In a statement, the palm oil and rubber plantation owner said it had restated the accounts following a query from the FRC over the way it measured the notional rent used in the valuation of its biological assets.

It is the second set of accounts to be restated by the company following a review by the FRC’s conduct committee which considered the company’s use of historical rather than current data to estimate the fair value of palm oil trees, recognised in the balance sheet as biological assets.

In its 2010 accounts the company valued its plantation estates using a discounted cash flow technique by estimating future sales proceeds of palm oil, deducting from this the estimated cash costs of production and discounting these estimated net cash flows and also used historical percentages to allocate the plantation estate values between land, palm oil trees and equipment.

According to the FRC’s Financial Reporting Review Panel (FRRP), an allocation on this basis does not achieve fair value for the biological asset, as required by IAS 41 ‘Agriculture’.

In its 2012 accounts, while the FRRP’s enquiries were on-going, the company changed its valuation method to value land and biological assets separately and recorded its first prior year restatement. Land was valued by reference to market prices, with the fair value of palm oil trees valued using a similar discounted cash flow technique to the plantation estate method.

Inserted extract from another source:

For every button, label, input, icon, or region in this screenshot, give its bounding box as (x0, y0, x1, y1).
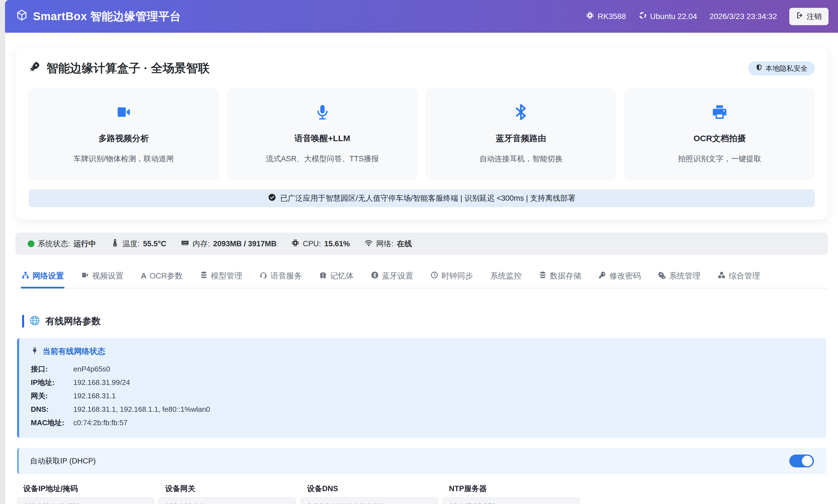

However, the estimated cash costs of production used historical, rather than current data, to estimate the cost of using the land on which the palm oil trees are planted. As a consequence, the fair value of biological assets was over-stated, the FRRP said.

Using current market data to estimate the cost for the use of land in its discounted cash flow, Anglo-Eastern’s restated figures reduced the value of its biological assets at December 2012 by $37m from $245m to $208m. Profit after tax for the year ended 31 December 2012 was reduced by $1.6m. There was no impact on cash.

“Following the above mentioned action taken by the company, the conduct committee regards the enquiries arising from its review of the company’s annual report and accounts for the year ended 31 December 2010, initiated on 14 November 2011, as concluded,” the FRC said.